Richard slid back in his chair, steadying his hands on the arms of it. “What d’you mean?” he demanded.

“It’s this sea-board policy,” explained Raymond, hating to find a flaw in a friend’s best stroke of genius. “You see, Richard, with ships plying all the time between here and Cyprus it’s so fatally easy for fellows to slip away when they’re fed up. Back to Marseilles or Venice or anywhere.”

Richard saw the flaw; but instantly he blamed Philip. “And how long has Capet’s craven example been rotting my armies?” he growled between set teeth.

“It seems they’ve been slipping away by night—in twos and threes—ever since you came up here.”

“But what the hell are the staff people at Jaffa doing? Can’t they put a stop to it?”

“They do their best,” reported Raymond. “But they haven’t your pull. They didn’t take Jaffa, for instance, by bluffing the garrison into believing they’d an army instead of half a dozen knights at their heels—and that appears to be the sort of joke your queer subjects understand.”

“You see, my dear,” said Johanna, “they honestly believe your life is charmed so they’d follow you anywhere.”

“Then I certainly can’t afford to hang about here any longer—rain or no rain,” decided Richard. He got up, without his usual alacrity, and asked now many men had died of fever since he had been gone.

“At least a fifth, Sir,” estimated Blondel.

“So even if this list of reinforcements were twice as long, we should still lack men as well as money.” Richard looked round the little group of intimates whom he trusted. “You know, don’t you, that I was fool enough to lend Philip some? I thought I could bribe him to stay—the way I bribed him about Ann. And now, God curse him, he’s made off with men and money and ships. And Jerusalem still stands.”

It was the first time any of them had heard that note of bitterness in his voice. He had endured jealousies and disappointments and news of treachery at home, and through it all he had kept unfalteringly cheerful. Right from the first they had looked to him for encouragement. When their ships were storm-tossed they had been heartened by the steady light from his masthead. And now, for the first time, it was as if they peered through the hazardous mists of the future and found that cheerful light grown dim.

It was more than Blondel could stand. “Sir, at Arsouf you killed seven thousand and the odds were on the enemy,” he reminded his master. “We are ready to start to-morrow—every one of us. The men know that you—and you alone—can take Jerusalem.”

Richard would have given anything at that moment for the same conviction. He turned to the only one of them who had been crusading before. “Look here, Raymond, we must decide this here and now. Every day we waste is costing us men and money, and—what with the weather and subsidising half the French army—we can’t hold out here much longer.
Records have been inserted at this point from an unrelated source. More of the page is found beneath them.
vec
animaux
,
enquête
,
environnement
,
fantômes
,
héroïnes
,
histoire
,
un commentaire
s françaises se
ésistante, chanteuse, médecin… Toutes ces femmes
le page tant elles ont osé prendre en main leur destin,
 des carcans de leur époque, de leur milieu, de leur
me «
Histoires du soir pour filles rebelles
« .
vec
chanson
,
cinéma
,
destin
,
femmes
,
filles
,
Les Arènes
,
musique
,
It seems to me the position is this. Either we must push on to Jerusalem at once or we must conclude this truce and turn back and consolidate our position on the coast—with a view, of course, of returning here in the Spring.”

Raymond was a good man to appeal to in a quandary because he never let his decisions get mixed up with his desires. He faced Richard squarely across the table. “In my opinion it’s impossible to take Jerusalem now,” he said.
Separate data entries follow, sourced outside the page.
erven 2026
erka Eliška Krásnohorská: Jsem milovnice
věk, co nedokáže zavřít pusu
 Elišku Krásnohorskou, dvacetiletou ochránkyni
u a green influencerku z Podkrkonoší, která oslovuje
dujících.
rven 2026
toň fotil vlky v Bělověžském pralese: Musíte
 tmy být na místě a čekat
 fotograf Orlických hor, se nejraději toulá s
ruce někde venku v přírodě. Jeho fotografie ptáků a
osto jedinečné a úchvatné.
Richard took the blow unflinchingly. “Why?” he asked tersely.

“For one thing, it’s the wrong season. Every approach would be a quagmire. You’d never get your war machines up there.” It seemed so maddening that they should have sweltered across thirsty deserts for months only to be balked by too much water now! “And then,” added Raymond, “there’s the unique position of the city itself.”

“Draw me a plan of it,” said Richard.

Raymond looked up in surprise. “One forgets you’ve never seen it,” he said.

But Richard was already helping Blondel to clear a space by the entrance. “Here in the sand—where the light’s good,” he said.